DigiPresHack Outline Proposal
The idea is to have recurring events in hackathon style where we build up the information we need to do digital preservation better. These could be regular fixtures alongside conferences (iPres, IIPC GA, IDCC, etc.) but would also have a strong remote-participation element. There would be three main outcomes:
- More information documenting more formats, risks and other preservation issues.
- Better tools.
- More individuals with the skill to contribute to the above.
i.e. there would always be an educational/introductory strange to help people learn about the issues and learn how to contribute to the registries/data sources.
DigiPresHack: Formats & Tools Hackathon
Andrew N. Jackson
To effectively capture and preserve the web, we need to understand the formats and protocols of the web, and the tools that can be used to manage them over time. This need has manifested itself via a range of digital preservation tool and format registries and test corpora, but so far these have only represented a partial success. Many registries have been developed but have failed to take hold, and those that have succeeded are those that have sought to identify, support and recognised those individuals willing to spend time contributing their effort and knowledge.
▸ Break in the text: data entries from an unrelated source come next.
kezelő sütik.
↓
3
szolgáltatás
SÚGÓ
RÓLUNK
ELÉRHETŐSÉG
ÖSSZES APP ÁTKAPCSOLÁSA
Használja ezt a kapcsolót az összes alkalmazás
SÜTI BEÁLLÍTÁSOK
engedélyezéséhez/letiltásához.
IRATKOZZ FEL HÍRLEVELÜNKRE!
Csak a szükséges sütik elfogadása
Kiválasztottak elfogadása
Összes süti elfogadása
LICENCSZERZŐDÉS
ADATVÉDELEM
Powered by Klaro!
The idea of this DigiPresHack is to support those who wish to contribute in this area by providing a supportive environment and a clear framework for contribution. The hackathon format would be a one-day workshop in the ‘unconference’ style. Suggested activities would include:
- Generating example test files for various formats, e.g.
- WARC and ARC files demonstrating the different de-duplication methods
- HTML files demonstrating particular features, ideally accompanied by screenshots to capture the results (e.g. using emulators for old browsers).
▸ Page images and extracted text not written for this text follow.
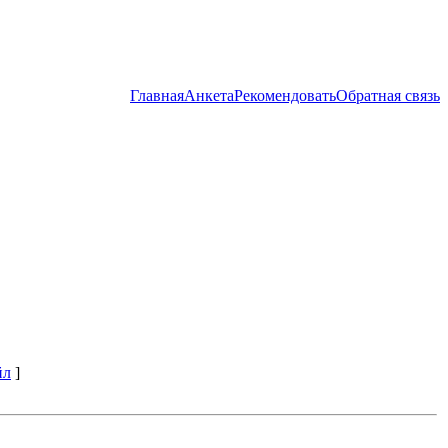
Главная
Анкета
Рекомендовать
Обратная связь
йл
]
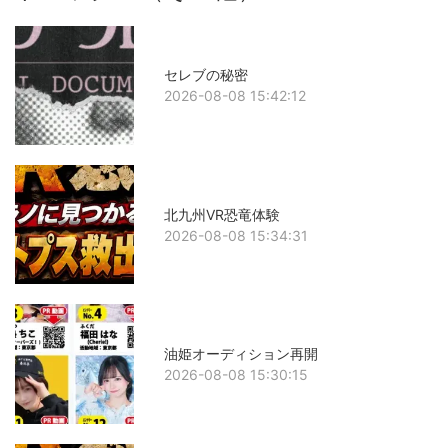
セレブの秘密
2026-08-08 15:42:12
北九州VR恐竜体験
2026-08-08 15:34:31
油姫オーディション再開
2026-08-08 15:30:15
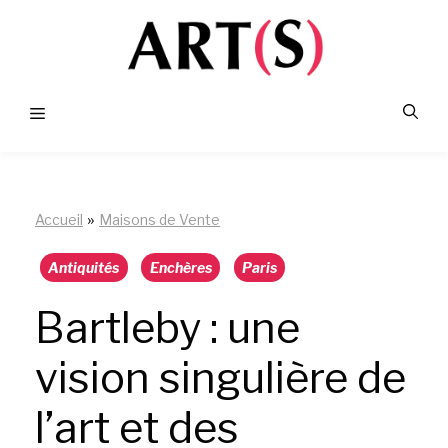
Aller
au
contenu
Menu
»
Accueil
Maisons de Vente
Antiquités
Enchères
Paris
Bartleby : une
vision singulière de
l’art et des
oExtending the Archival Acid Test suite: https://github.com/machawk1/archivalAcidTest
- Extending the PWG database, possibly combining it with the newly-developed PET tools (https://github.com/pericles-project/pet)
- Review and/or add web archiving tool information to COPTR (http://coptr.digipres.org/)
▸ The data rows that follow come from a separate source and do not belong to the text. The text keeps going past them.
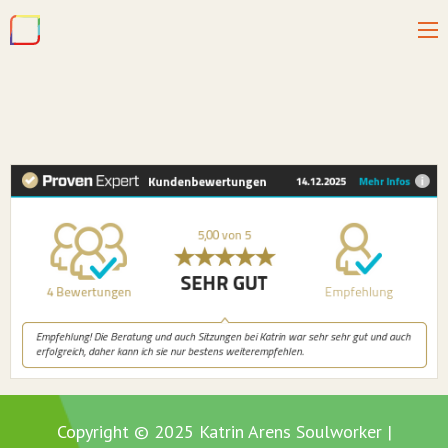
Copyright © 2025 Katrin Arens Soulworker |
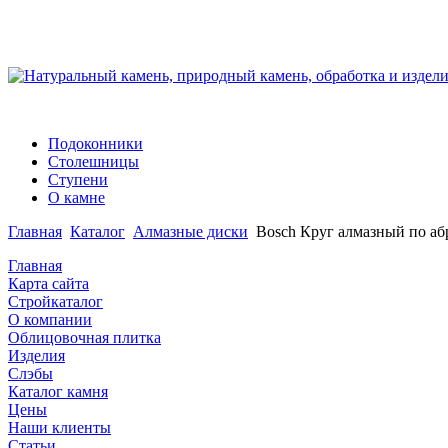
Подоконники
Столешницы
Ступени
О камне
Главная
Каталог
Алмазные диски
Bosch Круг алмазный по аб
Главная
Карта сайта
Стройкаталог
О компании
Облицовочная плитка
Изделия
Слэбы
Каталог камня
Цены
Наши клиенты
Статьи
- Document difficult or particularly interesting/challenging formats (http://fileformats.archiveteam.org)
- Extend the aggregations and visualisations at http://www.digipres.org/ in order to be able to see how far we’ve come.
To go ahead, this hackathon would require some additional funding to bring in appropriate individuals who could facilitate this event and who would not otherwise be able to attend. If possible, modest prizes for significant contributions could help build momentum. Ideally, we could use a webcast/hangout or similar to enable engagement by those who cannot attend.
These are tasks that only require basic technical skills and a willingness to learn how to document their findings. We would perform basic tasks where we create test files and check how they are rendered.
- Making example test files.
- Checking if existing files still render in different software versions.
- This could also include using the UKWA format index to hunt down the more obscure formats.
- Taking screenshots.
- Adding test files to a suitable corpus (e.g. OPF format corpus).
- Adding documentation to File Formats Wiki where it concerns formats and access etc.
- Adding documentation to COPTR where it concerns running preservation tasks (rather than access)
Goal is to better understand formats and software dependencies and document genuine preservation risks.
Improving tools, making new ID signatures in forms suitable for PRONOM etc.